------ Dataset content ------

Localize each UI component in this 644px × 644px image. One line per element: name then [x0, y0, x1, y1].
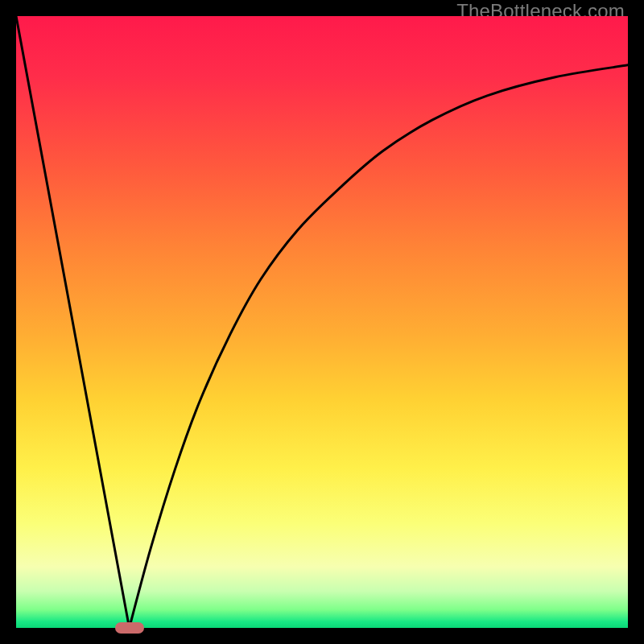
- plot-area: [16, 16, 628, 628]
- bottleneck-curve: [16, 16, 628, 628]
- curve-path: [16, 16, 628, 628]
- chart-frame: TheBottleneck.com: [0, 0, 644, 644]
- optimal-marker: [115, 622, 144, 634]
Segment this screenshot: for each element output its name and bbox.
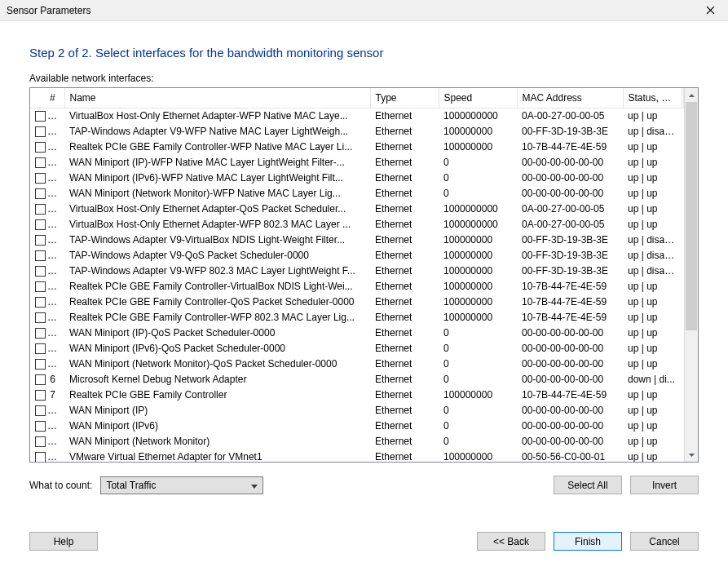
row-speed: 0 bbox=[439, 356, 517, 372]
row-status: up | up bbox=[623, 186, 682, 201]
what-to-count-combo[interactable]: Total Traffic bbox=[100, 476, 263, 494]
row-name: TAP-Windows Adapter V9-WFP Native MAC La… bbox=[64, 124, 370, 139]
row-checkbox[interactable] bbox=[35, 359, 46, 370]
scroll-up-arrow-icon[interactable] bbox=[685, 88, 698, 102]
row-checkbox[interactable] bbox=[35, 312, 46, 323]
row-speed: 100000000 bbox=[439, 449, 517, 463]
table-row[interactable]: 39Realtek PCIe GBE Family Controller-QoS… bbox=[30, 294, 684, 310]
content-area: Step 2 of 2. Select interfaces for the b… bbox=[0, 21, 728, 551]
help-button[interactable]: Help bbox=[29, 532, 98, 551]
row-checkbox[interactable] bbox=[35, 421, 46, 432]
table-row[interactable]: 10WAN Miniport (IPv6)Ethernet000-00-00-0… bbox=[30, 418, 684, 434]
row-checkbox[interactable] bbox=[35, 204, 46, 215]
table-row[interactable]: 29WAN Miniport (Network Monitor)-WFP Nat… bbox=[30, 186, 684, 201]
row-status: up | up bbox=[623, 217, 682, 232]
table-row[interactable]: 38Realtek PCIe GBE Family Controller-Vir… bbox=[30, 279, 684, 294]
row-name: TAP-Windows Adapter V9-WFP 802.3 MAC Lay… bbox=[64, 263, 370, 279]
table-row[interactable]: 35TAP-Windows Adapter V9-QoS Packet Sche… bbox=[30, 248, 684, 263]
row-checkbox[interactable] bbox=[35, 126, 46, 137]
row-checkbox[interactable] bbox=[35, 219, 46, 230]
row-mac: 0A-00-27-00-00-05 bbox=[517, 201, 623, 217]
row-name: TAP-Windows Adapter V9-QoS Packet Schedu… bbox=[64, 248, 370, 263]
row-speed: 100000000 bbox=[439, 387, 517, 403]
finish-button[interactable]: Finish bbox=[554, 532, 622, 551]
invert-button[interactable]: Invert bbox=[630, 476, 699, 494]
table-row[interactable]: 43WAN Miniport (Network Monitor)-QoS Pac… bbox=[30, 356, 684, 372]
table-row[interactable]: 22WAN Miniport (IP)Ethernet000-00-00-00-… bbox=[30, 403, 684, 418]
table-row[interactable]: 41WAN Miniport (IP)-QoS Packet Scheduler… bbox=[30, 325, 684, 341]
table-row[interactable]: 31VirtualBox Host-Only Ethernet Adapter-… bbox=[30, 217, 684, 232]
table-row[interactable]: 37TAP-Windows Adapter V9-WFP 802.3 MAC L… bbox=[30, 263, 684, 279]
table-row[interactable]: 26Realtek PCIe GBE Family Controller-WFP… bbox=[30, 139, 684, 155]
row-checkbox[interactable] bbox=[35, 405, 46, 416]
row-type: Ethernet bbox=[370, 387, 439, 403]
row-mac: 10-7B-44-7E-4E-59 bbox=[517, 139, 623, 155]
table-row[interactable]: 6Microsoft Kernel Debug Network AdapterE… bbox=[30, 372, 684, 387]
row-status: up | up bbox=[623, 139, 682, 155]
row-name: Realtek PCIe GBE Family Controller bbox=[64, 387, 370, 403]
scroll-thumb[interactable] bbox=[686, 102, 697, 330]
interfaces-table-scroll: # Name Type Speed MAC Address Status, ad… bbox=[30, 88, 684, 462]
selection-buttons: Select All Invert bbox=[554, 476, 699, 494]
row-status: up | up bbox=[623, 341, 682, 356]
column-header-name[interactable]: Name bbox=[64, 88, 370, 108]
row-checkbox[interactable] bbox=[35, 173, 46, 184]
table-row[interactable]: 33TAP-Windows Adapter V9-VirtualBox NDIS… bbox=[30, 232, 684, 248]
chevron-down-icon bbox=[251, 480, 258, 491]
row-checkbox[interactable] bbox=[35, 390, 46, 401]
cancel-button[interactable]: Cancel bbox=[630, 532, 699, 551]
row-checkbox[interactable] bbox=[35, 328, 46, 339]
table-row[interactable]: 30VirtualBox Host-Only Ethernet Adapter-… bbox=[30, 201, 684, 217]
row-mac: 00-00-00-00-00-00 bbox=[517, 170, 623, 186]
table-row[interactable]: 17VMware Virtual Ethernet Adapter for VM… bbox=[30, 449, 684, 463]
row-checkbox[interactable] bbox=[35, 297, 46, 308]
row-type: Ethernet bbox=[370, 341, 439, 356]
table-row[interactable]: 19WAN Miniport (Network Monitor)Ethernet… bbox=[30, 434, 684, 449]
table-row[interactable]: 42WAN Miniport (IPv6)-QoS Packet Schedul… bbox=[30, 341, 684, 356]
row-checkbox[interactable] bbox=[35, 188, 46, 199]
row-checkbox[interactable] bbox=[35, 281, 46, 292]
row-checkbox[interactable] bbox=[35, 142, 46, 153]
row-type: Ethernet bbox=[370, 449, 439, 463]
back-button[interactable]: << Back bbox=[477, 532, 545, 551]
vertical-scrollbar[interactable] bbox=[684, 88, 698, 462]
table-row[interactable]: 27WAN Miniport (IP)-WFP Native MAC Layer… bbox=[30, 155, 684, 170]
row-checkbox[interactable] bbox=[35, 157, 46, 168]
row-status: up | disab... bbox=[623, 124, 682, 139]
row-name: Microsoft Kernel Debug Network Adapter bbox=[64, 372, 370, 387]
row-status: up | up bbox=[623, 325, 682, 341]
row-status: up | up bbox=[623, 155, 682, 170]
column-header-speed[interactable]: Speed bbox=[439, 88, 517, 108]
row-checkbox[interactable] bbox=[35, 436, 46, 447]
row-checkbox[interactable] bbox=[35, 374, 46, 385]
scroll-track[interactable] bbox=[685, 102, 698, 448]
table-row[interactable]: 23VirtualBox Host-Only Ethernet Adapter-… bbox=[30, 108, 684, 124]
row-checkbox[interactable] bbox=[35, 452, 46, 462]
table-row[interactable]: 40Realtek PCIe GBE Family Controller-WFP… bbox=[30, 310, 684, 325]
row-checkbox[interactable] bbox=[35, 266, 46, 277]
row-mac: 10-7B-44-7E-4E-59 bbox=[517, 279, 623, 294]
row-speed: 100000000 bbox=[439, 232, 517, 248]
select-all-button[interactable]: Select All bbox=[554, 476, 622, 494]
table-row[interactable]: 28WAN Miniport (IPv6)-WFP Native MAC Lay… bbox=[30, 170, 684, 186]
column-header-mac[interactable]: MAC Address bbox=[517, 88, 623, 108]
close-icon[interactable] bbox=[697, 2, 723, 19]
row-speed: 0 bbox=[439, 372, 517, 387]
column-header-type[interactable]: Type bbox=[370, 88, 439, 108]
scroll-down-arrow-icon[interactable] bbox=[685, 448, 698, 462]
row-checkbox[interactable] bbox=[35, 343, 46, 354]
row-checkbox[interactable] bbox=[35, 235, 46, 246]
row-name: WAN Miniport (IPv6)-WFP Native MAC Layer… bbox=[64, 170, 370, 186]
column-header-status[interactable]: Status, ad... bbox=[623, 88, 682, 108]
row-mac: 0A-00-27-00-00-05 bbox=[517, 217, 623, 232]
row-status: up | up bbox=[623, 201, 682, 217]
column-header-num[interactable]: # bbox=[30, 88, 64, 108]
interfaces-table-container: # Name Type Speed MAC Address Status, ad… bbox=[29, 87, 699, 463]
table-row[interactable]: 7Realtek PCIe GBE Family ControllerEther… bbox=[30, 387, 684, 403]
bottom-button-row: Help << Back Finish Cancel bbox=[29, 532, 699, 551]
row-mac: 10-7B-44-7E-4E-59 bbox=[517, 387, 623, 403]
row-checkbox[interactable] bbox=[35, 250, 46, 261]
row-checkbox[interactable] bbox=[35, 111, 46, 122]
row-mac: 00-50-56-C0-00-01 bbox=[517, 449, 623, 463]
table-row[interactable]: 24TAP-Windows Adapter V9-WFP Native MAC … bbox=[30, 124, 684, 139]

------

• Task to complete: The answer must be a single number: how many lines in the records above contain the word "Native".

• Response below: 5